Embedding Wellness in Brand Strategy
00:05:54
Speaker
And when that thinking happens early enough in the process, it ultimately supports better commercial outcomes too. So I'm always cautious about oversimplifying the ah ROI conversation, return on investment. Wellness can get inflated quickly.
00:06:09
Speaker
But intelligently integrated wellness can help a project stand out. It refines the brand story and supports long-term asset appeal. But only when the strategy is credible.
00:06:23
Speaker
The wellness can create value when it is embedded in the experience. If it only exists in marketing and spiel, then that's always gonna fall short.
00:06:36
Speaker
Visual language, mood boards that have been properly defined around how wellness can play out that have you know a solid basis and can become part of the the fundamental role of the project.
00:06:53
Speaker
that's really what we need to be doing. Then I'm thinking about how to genuinely distinguish each project from a generic alternative, of which wellness elements really fit that particular concept.
00:07:08
Speaker
So What I'm saying is strategy before styling. and It's about substance before messaging. The messaging follows later. Once the foundations are in place, then the rest of the process becomes more coherent. The planning, the amenity mix, the spatial experience, or even the storytelling, it all starts to hold together and the project knows what it's really trying to be. That's the magic sauce.
00:07:35
Speaker
The market's full of wellness language, right? Similar terms, repeated amenities, projects that kind of say the same thing. The ones that really stand out are not the ones with, say, the longest wellness feature list. They're the ones that have somehow managed to translate wellness into something more thoughtful and credible, likely because it was considered right from the start of the project.
00:07:59
Speaker
So developers, hoteliers, architects and investors Here's a practical takeaway.
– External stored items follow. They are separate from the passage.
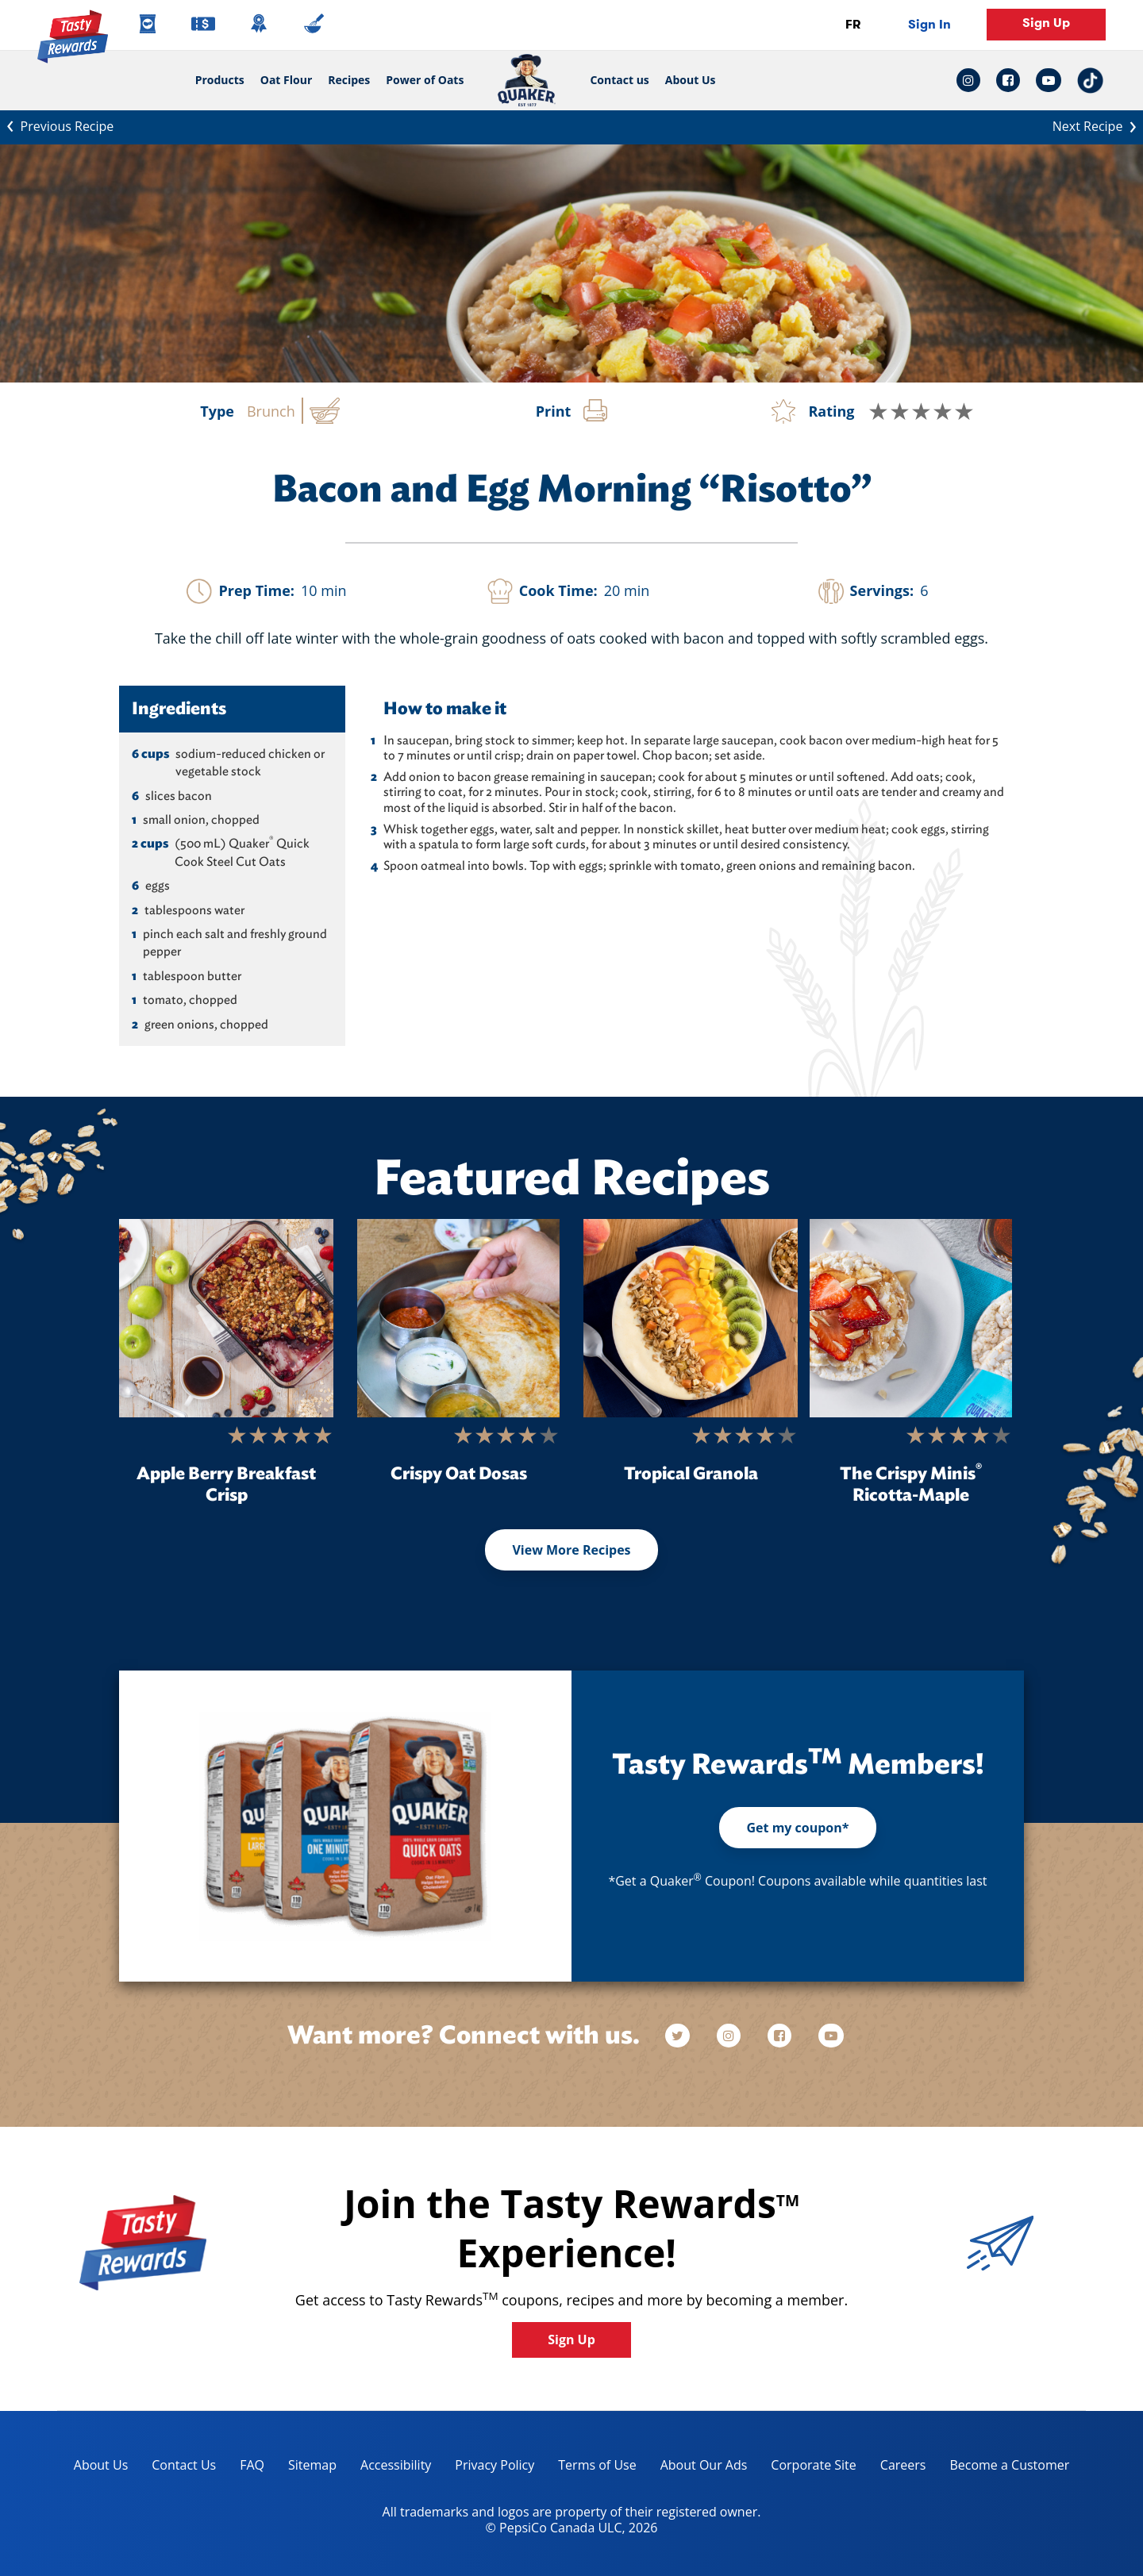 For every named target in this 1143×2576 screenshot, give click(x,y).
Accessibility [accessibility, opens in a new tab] (389, 2467)
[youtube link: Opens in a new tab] (1048, 80)
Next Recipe (1098, 125)
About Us (690, 80)
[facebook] (781, 2036)
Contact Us (184, 2465)
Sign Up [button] (1046, 22)
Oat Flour (286, 79)
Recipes (349, 79)
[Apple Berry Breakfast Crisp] (226, 1318)
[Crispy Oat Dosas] (458, 1318)
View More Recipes (571, 1550)
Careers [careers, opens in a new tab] (897, 2467)
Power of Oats (425, 79)
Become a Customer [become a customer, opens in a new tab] (1003, 2467)
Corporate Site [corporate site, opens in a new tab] (807, 2467)
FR (852, 24)
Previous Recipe (57, 125)
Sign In (929, 24)
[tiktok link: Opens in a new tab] (1090, 80)
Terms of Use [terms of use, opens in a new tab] (591, 2467)
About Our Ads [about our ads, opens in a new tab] (698, 2467)
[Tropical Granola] (690, 1318)
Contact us (615, 80)
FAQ (252, 2465)
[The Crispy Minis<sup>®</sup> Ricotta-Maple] (911, 1318)
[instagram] (730, 2036)
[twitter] (685, 2036)
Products (219, 79)
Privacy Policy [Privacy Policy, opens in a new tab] (488, 2467)
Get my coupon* (797, 1827)
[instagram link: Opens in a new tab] (972, 80)
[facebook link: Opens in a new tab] (1008, 80)
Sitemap (312, 2465)
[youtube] (831, 2036) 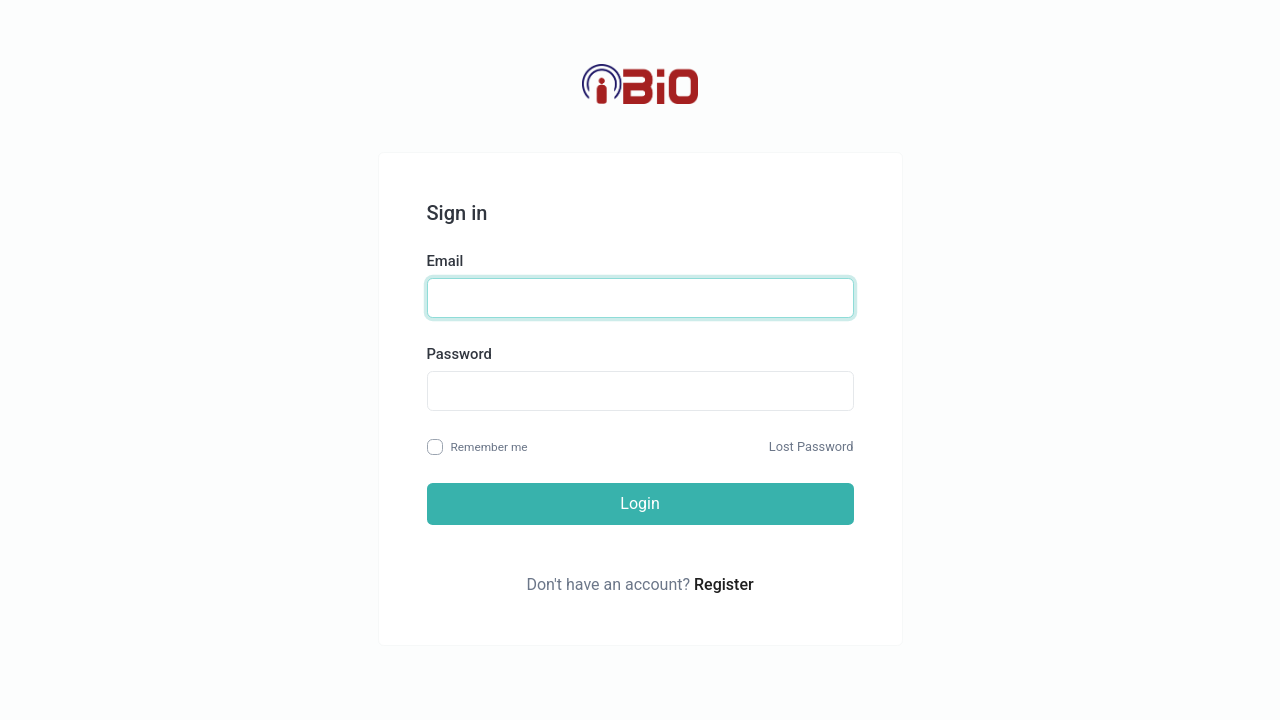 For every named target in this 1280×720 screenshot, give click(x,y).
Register (724, 584)
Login (639, 503)
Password (459, 354)
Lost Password (811, 446)
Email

Fostering Healthier Living and Long-Term Value
00:08:07
Speaker
Don't start by asking what wellness amenities should we add to this project.
00:08:12
Speaker
I would counsel that the best question is how this project can support healthier living, a better experience and stronger long-term value from the outset. And that's a strategic question.
00:08:24
Speaker
From there, you can start to build in the right answers. You can define the user more clearly. You can think more carefully about the interplay between healthy interiors on the one side, amenity strategies on the other, and social interaction and comfort on another.
00:08:42
Speaker
How can the wellness become genuinely central versus where it can be lighter touch? and you know Each project has its own priorities in that sense. It can become though part of the DNA rather than something pasted on at the ends.
00:08:56
Speaker
The best healthy places maybe don't begin with a trend or a brochure line. They begin with strategy. And that's that's really the key message from today. So I'll leave you with that thought.